Thematic mutual funds have caught the fancy of investors who want to ride on the high-growth, future-focused industries. Currently, two prominent themes capturing investor attention are the Defense sector and the Electric Vehicle (EV) industry.  

Both sectors are aligned with the government’s priorities and global megatrends like defence (with the ‘Atmanirbhar Bharat’ mission) and EVs (with the global clean mobility push). In this blog, we will explore which thematic bet is more suitable for long-term investors.

Why Defence Mutual Funds Are Attracting Attention

India ranks fifth in the world in military expenditure, and the government has been aggressively promoting indigenisation of defence manufacturing.  With policy reforms, FDI allowances, and increasing defence budgets, defence-oriented companies are witnessing strong order books and profit growth. Key driving forces of defence mutual funds are:

Government Push

Through initiatives such as the Defence Production and Export Promotion Policy (DPEPP 2020) and the “Make in India” initiative, the government is taking proactive steps to reduce reliance on imports and promote private sector participation in domestic production of defence products.

Rising Budgets

The Union Budget for 2025 allocated a budget of ₹6,81,210.27 crore to the defence sector, with a major focus on capital outlay for modernisation and new acquisitions.

Export Opportunities

India’s defence exports reached Rs 23,622 crore in FY2024-25, and the government has set an ambitious target of achieving annual defence exports of Rs 50,000 crore by 2029. This gives Indian defence companies access to world markets and adds another layer of growth to their revenue.

High Entry Barriers

Defence contracts are complicated, long-term, and require high levels of technical expertise and approvals. This creates a strong moat, which makes it difficult for new entrants to compete, while existing companies continue to enjoy sustainable cash flows.
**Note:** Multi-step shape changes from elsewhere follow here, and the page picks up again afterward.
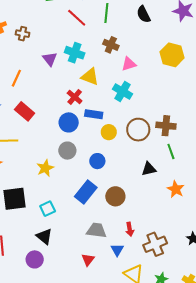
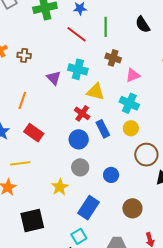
blue rectangle: (94, 114) -> (103, 129), turned 60
brown circle: (138, 130) -> (146, 155), moved
yellow circle: (109, 132) -> (131, 128), moved
blue rectangle: (86, 192) -> (88, 208), moved
cyan square: (48, 209) -> (79, 236), moved

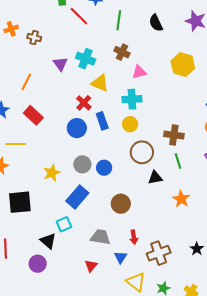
red line: (76, 34) -> (79, 16), moved
cyan cross: (129, 103) -> (132, 99), turned -36
gray circle: (80, 167) -> (82, 164), moved

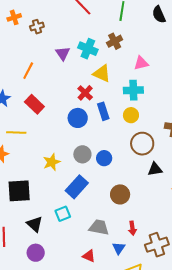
brown cross: (34, 37) -> (37, 27), turned -32
brown cross: (122, 52) -> (115, 41), moved, turned 35
black triangle: (48, 241) -> (35, 224), moved
red triangle: (91, 266) -> (89, 256), turned -48

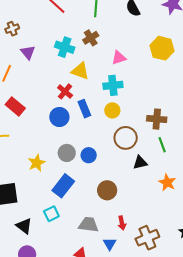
purple triangle: (63, 53) -> (28, 52), moved

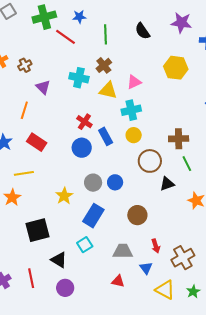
yellow triangle: (80, 71) -> (108, 90), moved

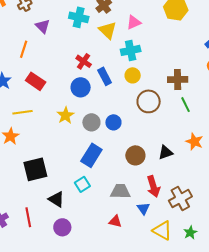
yellow triangle: (108, 90) -> (108, 30), turned 30
black triangle: (167, 184) -> (165, 152), moved
yellow star: (64, 196) -> (65, 115), moved
red arrow: (156, 246) -> (153, 186), size x1.5

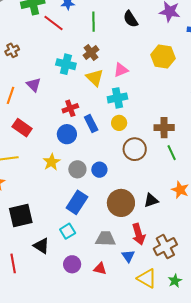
purple triangle: (43, 26) -> (34, 85), moved
red cross: (84, 61) -> (70, 108), turned 35
brown circle: (135, 155) -> (121, 203), size x1.4
purple circle: (62, 227) -> (72, 264), moved

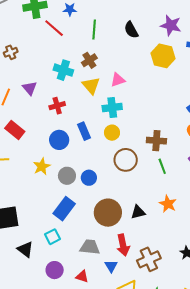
yellow hexagon: (163, 57) -> (163, 56), moved
red cross: (70, 108) -> (57, 106), moved

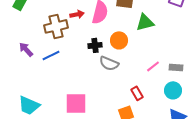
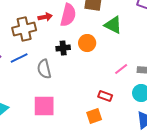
green triangle: (145, 22) -> (113, 25), turned 42
gray semicircle: (109, 63) -> (44, 69), moved, turned 54
red rectangle: (137, 93) -> (105, 96), turned -40

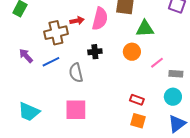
green triangle: (113, 25) -> (145, 29), turned -30
orange circle: (87, 43) -> (132, 52), moved
pink line: (121, 69) -> (157, 63), moved
orange square: (94, 116) -> (138, 121), moved, turned 35

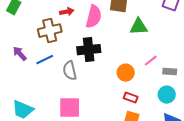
red arrow: (77, 21) -> (67, 12), moved
black cross: (95, 52) -> (89, 50), size x1.6
orange circle: (132, 52) -> (126, 73), moved

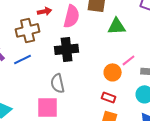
gray semicircle: (70, 71) -> (58, 83), moved
orange circle: (126, 73) -> (113, 72), moved

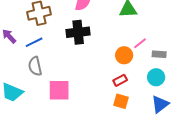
gray semicircle: (58, 83) -> (35, 66), moved
red rectangle: (109, 97) -> (120, 80), turned -48

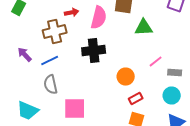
orange circle: (124, 55) -> (126, 76), moved

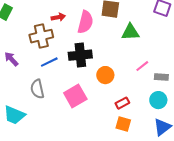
blue line: (50, 60) -> (49, 62), moved
orange circle: (126, 76) -> (105, 75), moved
pink square: (75, 108) -> (75, 96), moved, turned -30

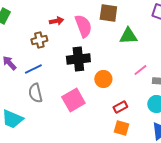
pink semicircle: (85, 22) -> (83, 26), turned -35
brown cross: (41, 36) -> (39, 40), size x0.7
blue line: (49, 62) -> (33, 69), moved

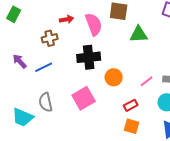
pink line: (140, 70) -> (147, 81), moved
gray semicircle: (35, 93) -> (46, 102), moved

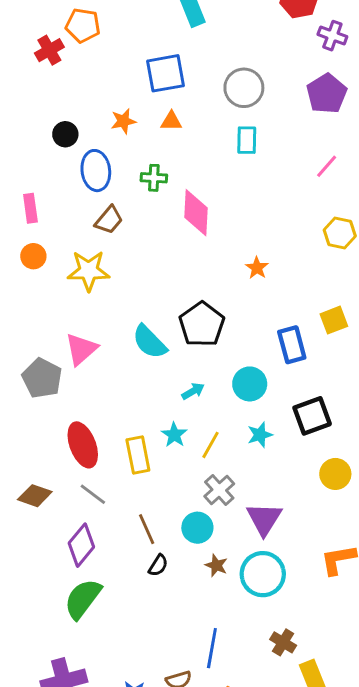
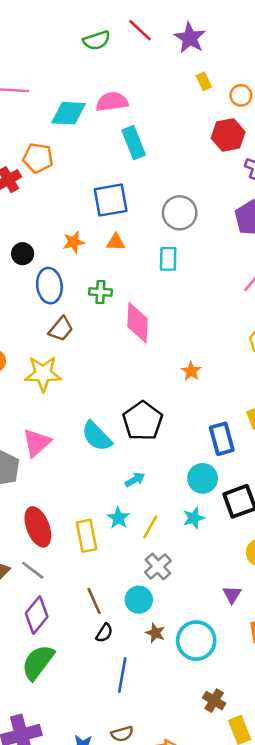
cyan rectangle: (247, 140) -> (168, 259), moved
cyan circle: (250, 384) -> (203, 478), moved
gray line: (93, 494) -> (33, 570), moved
purple triangle: (264, 519) -> (232, 595), moved, size x0.6
blue line: (212, 648) -> (122, 675), moved

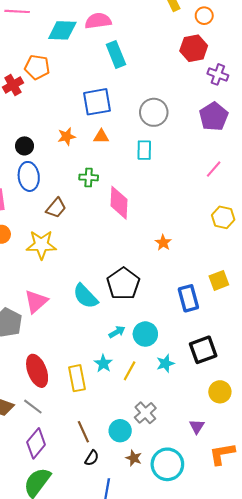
blue ellipse: (49, 286) -> (29, 176), moved
cyan circle: (203, 478) -> (145, 334), moved
gray cross: (158, 566) -> (145, 413), moved

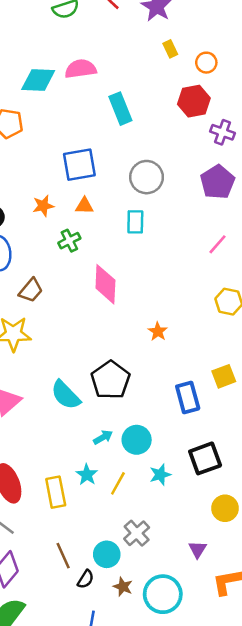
cyan rectangle: (116, 55) -> (120, 109), moved
green cross: (89, 177) -> (69, 241), moved, turned -30
black semicircle: (92, 458) -> (86, 579), moved

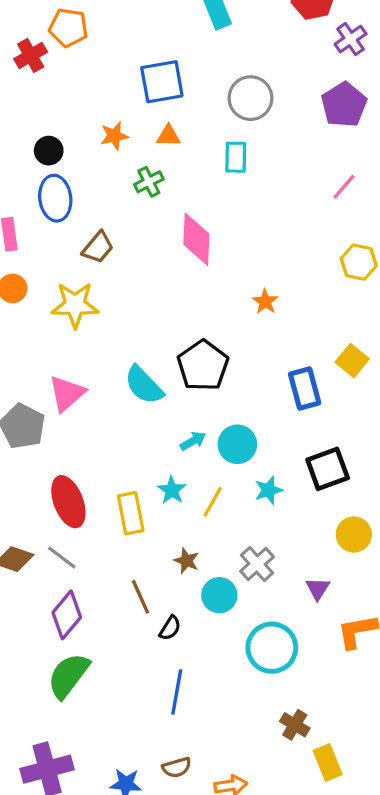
purple cross: (223, 132) -> (351, 39), turned 35
yellow square: (224, 376) -> (352, 361), turned -30
gray cross: (137, 533) -> (257, 564), moved
cyan circle: (107, 554) -> (219, 595), moved
brown star: (123, 587) -> (187, 561), moved

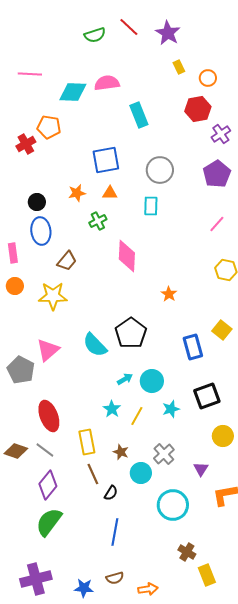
yellow rectangle: (131, 513) -> (87, 442), moved

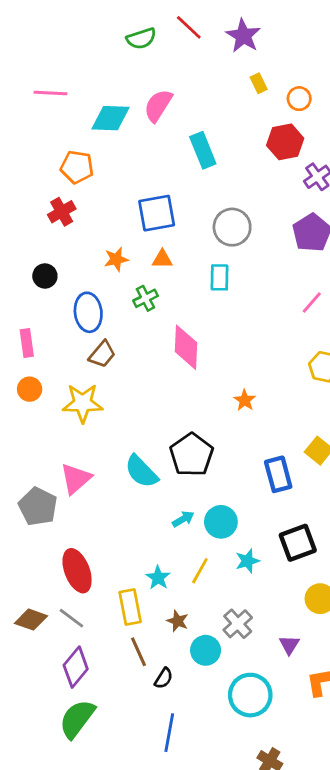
pink semicircle: (107, 83) -> (158, 106), turned -50
red cross: (26, 144) -> (62, 212), moved
black circle: (37, 202) -> (45, 276), moved
blue ellipse: (41, 231) -> (88, 312), moved
cyan star: (112, 409) -> (158, 578), moved

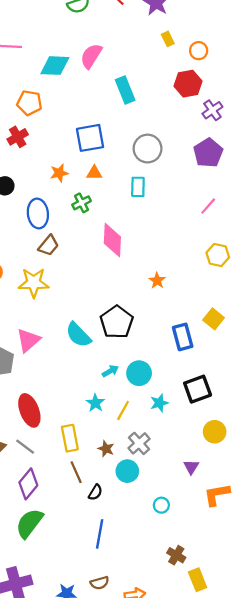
cyan star: (158, 578) -> (95, 403), moved
gray cross: (238, 624) -> (139, 443), moved
cyan circle: (250, 695) -> (161, 505), size x0.5

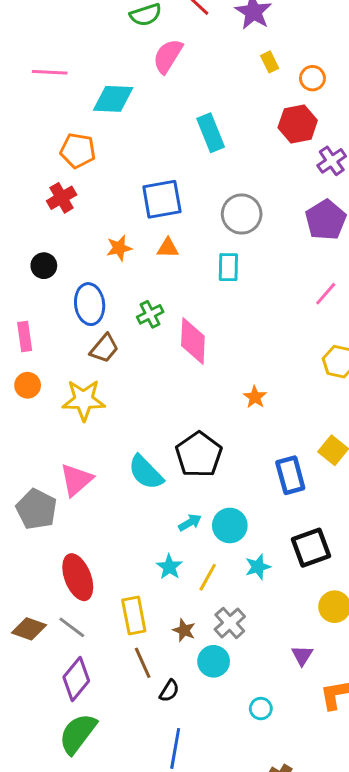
pink semicircle: (91, 56) -> (168, 56), moved
green cross: (82, 203) -> (150, 314), moved

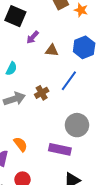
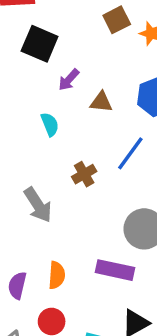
cyan semicircle: (11, 69) -> (50, 124), moved, turned -48
gray arrow: (14, 99) -> (38, 205), moved, turned 75
orange semicircle: (20, 144) -> (57, 275), moved, turned 42

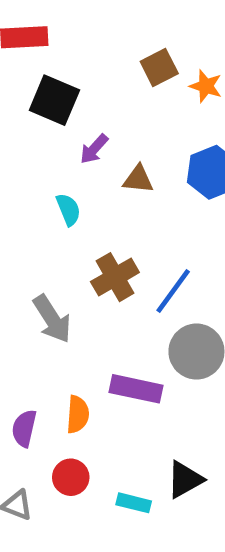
blue line: (130, 153) -> (173, 291), moved
brown cross: (84, 174) -> (115, 277), size x1.4
purple rectangle: (115, 270) -> (136, 389), moved

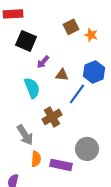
cyan semicircle: (68, 210) -> (32, 88), size x1.5
blue line: (173, 291) -> (77, 94), moved
orange semicircle: (78, 414) -> (36, 159), moved

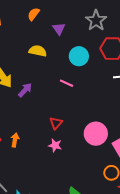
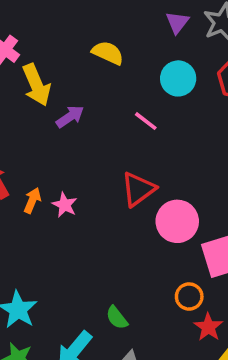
purple triangle: (59, 29) -> (177, 22), moved
red triangle: (56, 123) -> (138, 189), moved, size x1.5
pink star: (55, 145) -> (65, 205), moved

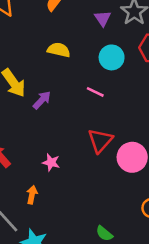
orange arrow: (32, 200) -> (32, 195), moved

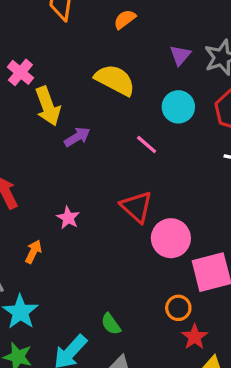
yellow semicircle: (59, 50) -> (115, 80), size x1.4
red triangle: (100, 141) -> (137, 207), turned -44

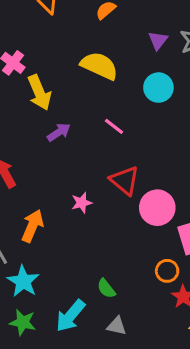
purple arrow: (77, 137) -> (59, 132), moved
pink line: (147, 144) -> (114, 126), moved
pink star: (68, 218) -> (82, 203), moved, turned 30
orange arrow: (33, 252) -> (32, 226), size x1.5

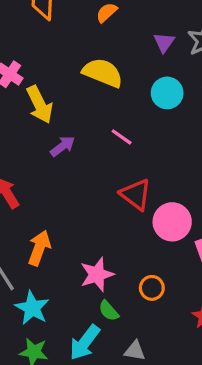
pink star: (82, 203) -> (97, 274), moved, size x1.5
orange circle: (167, 271) -> (152, 288), moved
green semicircle: (106, 288) -> (109, 311), moved

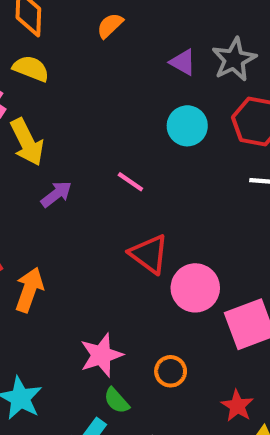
purple triangle: (164, 42) -> (183, 62), turned -35
yellow semicircle: (103, 73) -> (31, 68), moved, size x0.7
orange arrow: (39, 248) -> (29, 290), moved

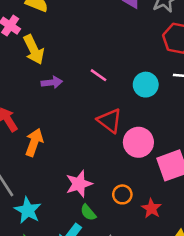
cyan circle: (187, 126) -> (146, 85), moved
purple arrow: (56, 194) -> (52, 82), turned 30
red star: (237, 406) -> (151, 208), moved

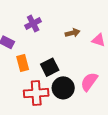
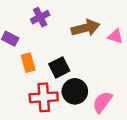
brown arrow: (72, 33) -> (86, 28), size x1.6
pink semicircle: (89, 82) -> (102, 102), moved

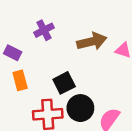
orange rectangle: (28, 63) -> (20, 80), moved

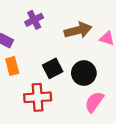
black circle: (80, 108) -> (84, 73), moved

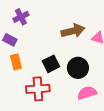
purple cross: (34, 20) -> (21, 17), moved
pink semicircle: (94, 102) -> (87, 93), turned 36

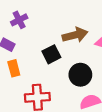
black square: (51, 64) -> (51, 54), moved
Private Sector Participation

Earlier dominated by public sector undertakings (PSUs), private players such as Bharat Forge, L&T Defence, and Tata Advanced Systems are now playing a bigger role, leading to better innovation and competitiveness in the defence sector.

Why EV Mutual Funds Are Generating Buzz

The EV revolution is one of the biggest global transitions in the mobility sector. In India, with government incentives, charging infrastructure expansion, and reducing battery costs, EV adoption is expected to skyrocket in the next decade. Major drivers of EV mutual funds are:

Policy Support

The FAME-II scheme, along with production-linked incentive (PLI) schemes for advanced chemistry cell (ACC) batteries and auto manufacturing, is aiding in the rapid adoption of EVs. State-level EV subsidies, tax benefits, and the rollout of charging infrastructure are also driving demand.

Demand Growth

India’s EV sales crossed 1 million units in FY25, primarily led by two- and three-wheelers. The government’s 2030 targets for EV penetration ensure long-term structural demand for companies in the EV value chain.

Technology Innovation

Advances in solid-state batteries, hydrogen fuel cells, and charging solutions will further accelerate EV adoption. Companies that invest early in R&D and partnerships with global leaders can gain a first-mover advantage in the EV segment.

Falling Costs

Lithium-ion battery costs have fallen by almost 90% in the past decade, and that decline in cost is expected to continue, making Lithium-ion batteries more affordable for EV manufacturers. Lower costs will make the EV market more competitive with internal combustion engine vehicles, leading to mass adoption of EV vehicles in India.

Which Thematic Option Looks Long Lasting?

Defence Funds could be attractive to investors looking for stability, predictable cash flows, and less volatility. With India’s strategic push towards becoming self-reliant, defence funds offer a compelling opportunity to capitalize on this government-backed demand.

EV Funds are for those investors who have a higher risk tolerance for generating potentially outsized gains. The EV transition is a global and irreversible phenomenon, but it is facing execution hurdles in India, making it a longer-duration, high volatility theme.

Conclusion

Both defence and EV mutual funds offer exciting opportunities, but the choice depends on an investor’s risk appetite and investment horizon. Defence funds offer stability with steady growth prospects, and EV funds are a high-risk, high-reward bet on India’s mobility transformation.

For most long-term investors, a balanced exposure (allocating some portion of investment in both themes to create a diversified portfolio) is the most prudent strategy.